[Transcribed page contents]
#####
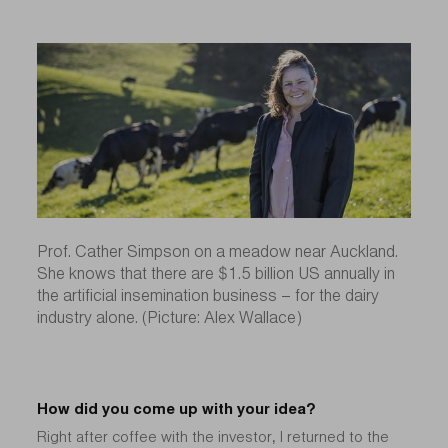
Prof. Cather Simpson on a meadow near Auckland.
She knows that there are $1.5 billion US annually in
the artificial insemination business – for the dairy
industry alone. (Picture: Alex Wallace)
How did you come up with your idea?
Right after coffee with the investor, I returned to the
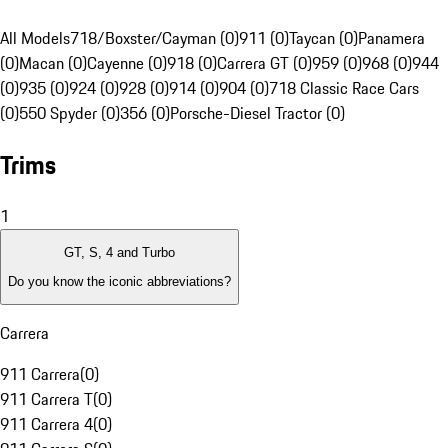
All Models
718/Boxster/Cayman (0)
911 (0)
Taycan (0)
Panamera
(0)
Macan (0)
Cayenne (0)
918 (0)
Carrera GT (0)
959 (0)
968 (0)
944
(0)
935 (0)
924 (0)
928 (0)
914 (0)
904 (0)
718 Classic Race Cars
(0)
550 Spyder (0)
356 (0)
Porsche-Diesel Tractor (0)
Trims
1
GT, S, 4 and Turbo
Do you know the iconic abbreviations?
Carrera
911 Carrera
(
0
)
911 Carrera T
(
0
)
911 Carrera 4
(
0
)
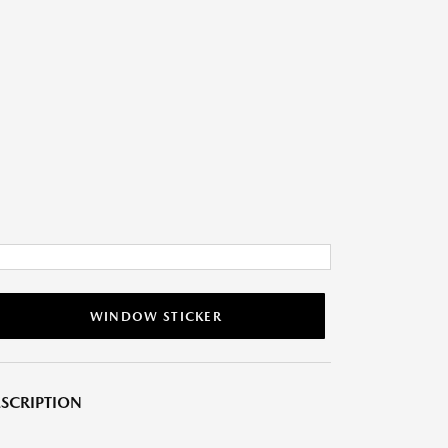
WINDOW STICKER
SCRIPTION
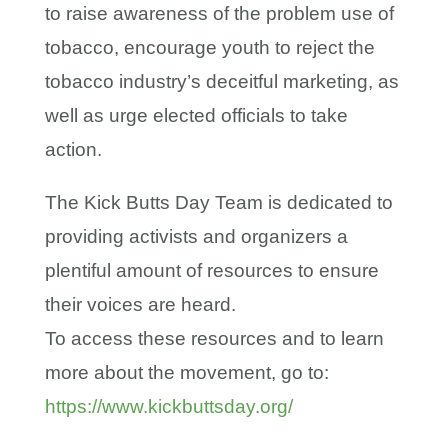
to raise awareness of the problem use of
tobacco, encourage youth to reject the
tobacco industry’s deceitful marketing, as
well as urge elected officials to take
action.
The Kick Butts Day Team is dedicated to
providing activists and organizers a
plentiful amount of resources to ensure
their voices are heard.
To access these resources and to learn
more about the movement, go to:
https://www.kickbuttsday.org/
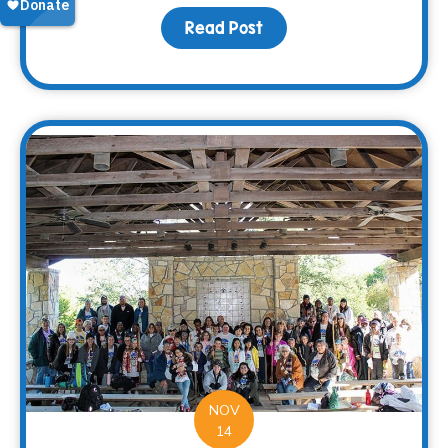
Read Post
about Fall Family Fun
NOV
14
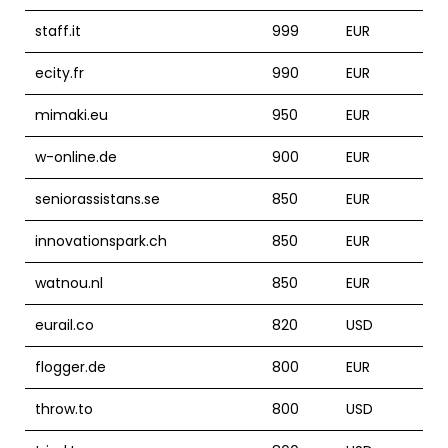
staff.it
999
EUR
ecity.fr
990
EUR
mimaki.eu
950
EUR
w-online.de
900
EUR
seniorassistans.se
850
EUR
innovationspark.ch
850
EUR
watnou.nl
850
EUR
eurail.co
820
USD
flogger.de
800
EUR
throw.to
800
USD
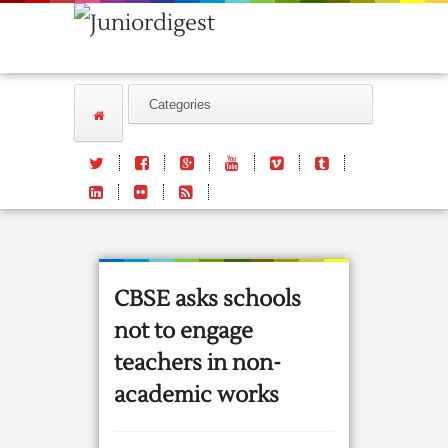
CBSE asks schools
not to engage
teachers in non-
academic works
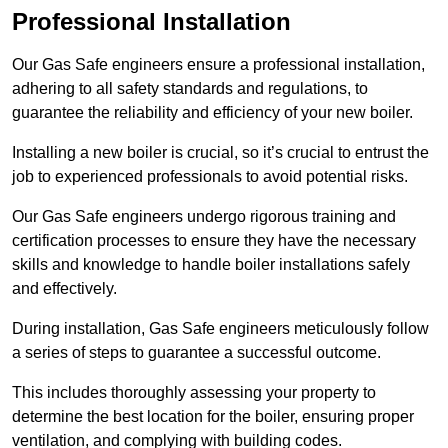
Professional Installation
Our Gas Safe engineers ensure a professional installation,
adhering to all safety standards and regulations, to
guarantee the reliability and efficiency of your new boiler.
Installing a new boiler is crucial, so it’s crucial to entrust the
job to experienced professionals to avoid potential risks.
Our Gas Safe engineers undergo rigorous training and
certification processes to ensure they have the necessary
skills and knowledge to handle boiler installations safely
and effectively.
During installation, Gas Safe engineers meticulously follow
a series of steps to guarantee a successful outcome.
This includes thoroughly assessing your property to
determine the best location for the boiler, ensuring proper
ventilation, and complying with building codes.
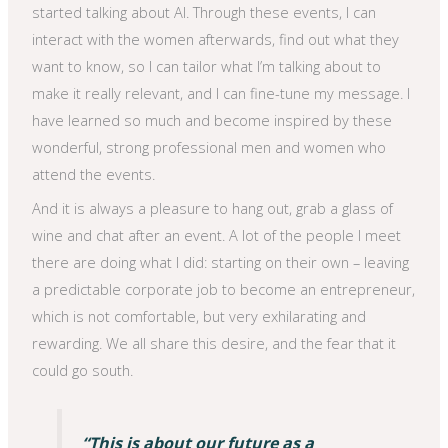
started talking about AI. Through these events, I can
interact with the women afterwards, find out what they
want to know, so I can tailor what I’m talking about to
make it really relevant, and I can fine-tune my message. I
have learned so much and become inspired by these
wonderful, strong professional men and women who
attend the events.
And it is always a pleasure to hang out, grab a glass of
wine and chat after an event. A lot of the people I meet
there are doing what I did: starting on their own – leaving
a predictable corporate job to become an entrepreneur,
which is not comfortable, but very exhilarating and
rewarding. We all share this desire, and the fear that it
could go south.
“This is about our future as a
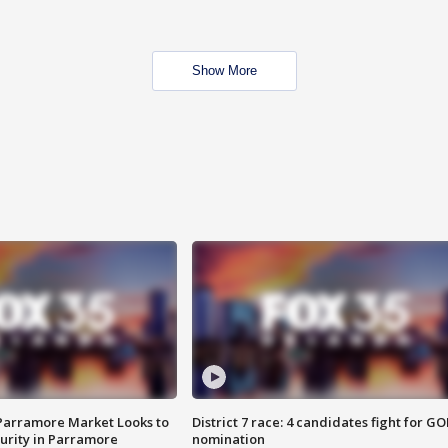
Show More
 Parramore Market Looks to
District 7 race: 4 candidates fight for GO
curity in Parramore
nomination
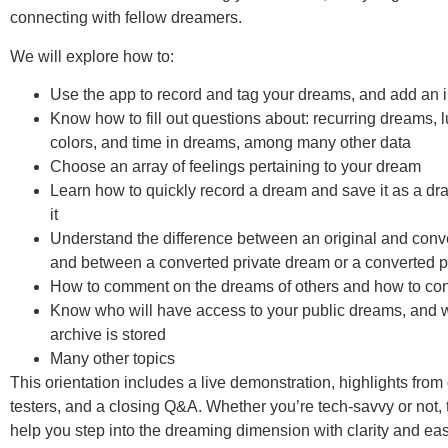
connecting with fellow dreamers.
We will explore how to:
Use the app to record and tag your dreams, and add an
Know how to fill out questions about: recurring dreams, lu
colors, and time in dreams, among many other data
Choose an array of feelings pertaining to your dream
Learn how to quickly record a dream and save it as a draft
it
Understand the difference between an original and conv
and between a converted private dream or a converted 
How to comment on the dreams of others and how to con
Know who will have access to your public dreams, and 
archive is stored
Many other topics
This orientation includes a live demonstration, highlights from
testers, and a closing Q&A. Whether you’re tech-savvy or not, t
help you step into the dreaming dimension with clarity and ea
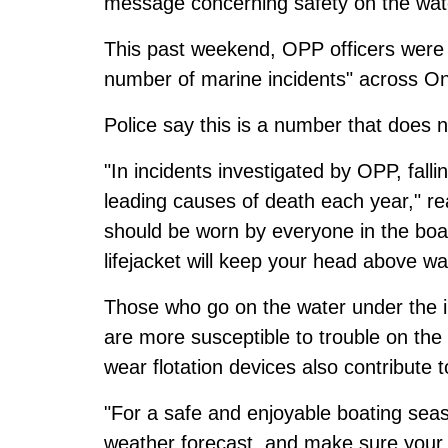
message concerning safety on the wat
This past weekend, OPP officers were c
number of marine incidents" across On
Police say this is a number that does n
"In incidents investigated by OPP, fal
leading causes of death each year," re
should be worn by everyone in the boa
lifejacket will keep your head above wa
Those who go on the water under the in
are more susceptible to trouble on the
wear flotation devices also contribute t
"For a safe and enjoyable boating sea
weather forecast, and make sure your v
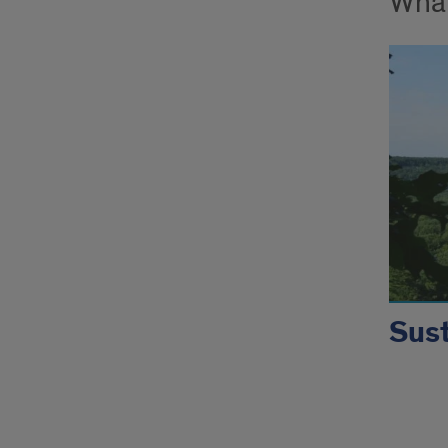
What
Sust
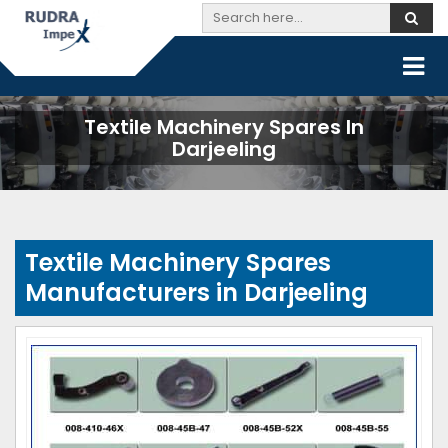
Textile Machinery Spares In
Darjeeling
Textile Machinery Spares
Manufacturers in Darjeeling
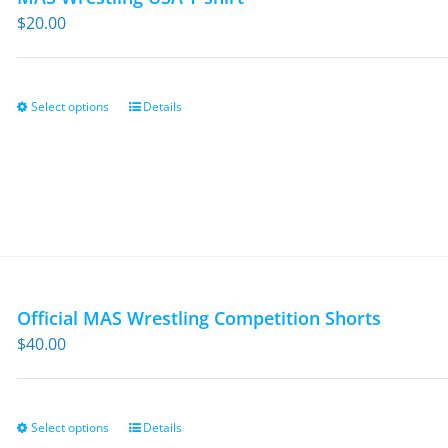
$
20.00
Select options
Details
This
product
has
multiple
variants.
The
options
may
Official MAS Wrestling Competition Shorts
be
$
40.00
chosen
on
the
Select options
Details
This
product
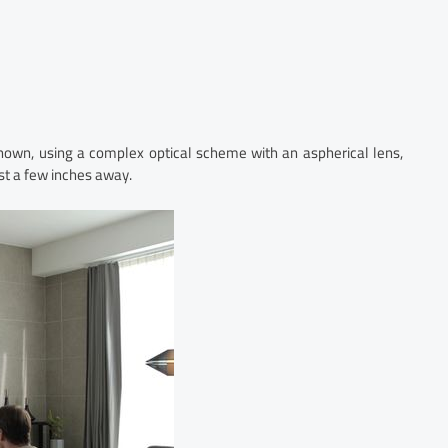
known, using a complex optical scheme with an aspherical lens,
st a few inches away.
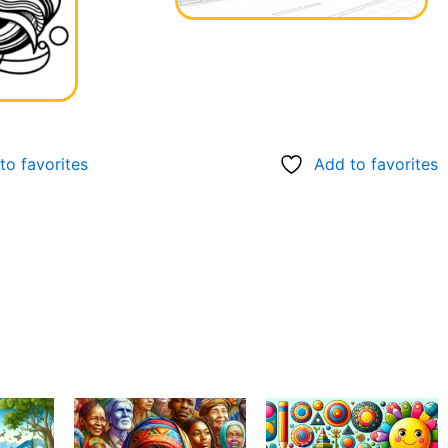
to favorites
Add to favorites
#####
#### [YOUR GOAL]
Give the data again exactly as written, with no pictures included.

#### [ANSWER BOX]
Prof. Cather Simpson on a meadow near Auckland.
She knows that there are $1.5 billion US annually in
the artificial insemination business – for the dairy
industry alone. (Picture: Alex Wallace)
How did you come up with your idea?
Right after coffee with the investor, I returned to the
All Models
718/Boxster/Cayman (0)
911 (0)
Taycan (0)
Panamera
(0)
Macan (0)
Cayenne (0)
918 (0)
Carrera GT (0)
959 (0)
968 (0)
944
(0)
935 (0)
924 (0)
928 (0)
914 (0)
904 (0)
718 Classic Race Cars
(0)
550 Spyder (0)
356 (0)
Porsche-Diesel Tractor (0)
Trims
1
GT, S, 4 and Turbo
Do you know the iconic abbreviations?
Carrera
911 Carrera
(
0
)
911 Carrera T
(
0
)
911 Carrera 4
(
0
)
WINDOW STICKER
SCRIPTION
to raise awareness of the problem use of
tobacco, encourage youth to reject the
tobacco industry’s deceitful marketing, as
well as urge elected officials to take
action.
The Kick Butts Day Team is dedicated to
providing activists and organizers a
plentiful amount of resources to ensure
their voices are heard.
To access these resources and to learn
more about the movement, go to:
https://www.kickbuttsday.org/
Read Post
about Fall Family Fun
NOV
14
staff.it
999
EUR
ecity.fr
990
EUR
mimaki.eu
950
EUR
w-online.de
900
EUR
seniorassistans.se
850
EUR
innovationspark.ch
850
EUR
watnou.nl
850
EUR
eurail.co
820
USD
flogger.de
800
EUR
throw.to
800
USD
CBSE asks schools
not to engage
teachers in non-
academic works
Professional Installation
Our Gas Safe engineers ensure a professional installation,
adhering to all safety standards and regulations, to
guarantee the reliability and efficiency of your new boiler.
Installing a new boiler is crucial, so it’s crucial to entrust the
job to experienced professionals to avoid potential risks.
Our Gas Safe engineers undergo rigorous training and
certification processes to ensure they have the necessary
skills and knowledge to handle boiler installations safely
and effectively.
During installation, Gas Safe engineers meticulously follow
a series of steps to guarantee a successful outcome.
This includes thoroughly assessing your property to
determine the best location for the boiler, ensuring proper
ventilation, and complying with building codes.
started talking about AI. Through these events, I can
interact with the women afterwards, find out what they
want to know, so I can tailor what I’m talking about to
make it really relevant, and I can fine-tune my message. I
have learned so much and become inspired by these
wonderful, strong professional men and women who
attend the events.
And it is always a pleasure to hang out, grab a glass of
wine and chat after an event. A lot of the people I meet
there are doing what I did: starting on their own – leaving
a predictable corporate job to become an entrepreneur,
which is not comfortable, but very exhilarating and
rewarding. We all share this desire, and the fear that it
could go south.
“This is about our future as a
Show More
 Parramore Market Looks to
District 7 race: 4 candidates fight for GO
curity in Parramore
nomination
connecting with fellow dreamers.
We will explore how to:
Use the app to record and tag your dreams, and add an
Know how to fill out questions about: recurring dreams, lu
colors, and time in dreams, among many other data
Choose an array of feelings pertaining to your dream
Learn how to quickly record a dream and save it as a draft
it
Understand the difference between an original and conv
and between a converted private dream or a converted 
How to comment on the dreams of others and how to con
Know who will have access to your public dreams, and 
archive is stored
Many other topics
This orientation includes a live demonstration, highlights from
testers, and a closing Q&A. Whether you’re tech-savvy or not, t
help you step into the dreaming dimension with clarity and ea
message concerning safety on the wat
This past weekend, OPP officers were c
number of marine incidents" across On
Police say this is a number that does n
"In incidents investigated by OPP, fal
leading causes of death each year," re
should be worn by everyone in the boa
lifejacket will keep your head above wa
Those who go on the water under the in
are more susceptible to trouble on the
wear flotation devices also contribute t
"For a safe and enjoyable boating sea
weather forecast, and make sure your v
What
Sust
Textile Machinery Spares In
Darjeeling
Textile Machinery Spares
Manufacturers in Darjeeling
$
20.00
Select options
Details
This
product
has
multiple
variants.
The
options
may
Official MAS Wrestling Competition Shorts
be
$
40.00
chosen
on
the
Select options
Details
This
product
known, using a complex optical scheme with an aspherical lens,
st a few inches away.
to favorites
Add to favorites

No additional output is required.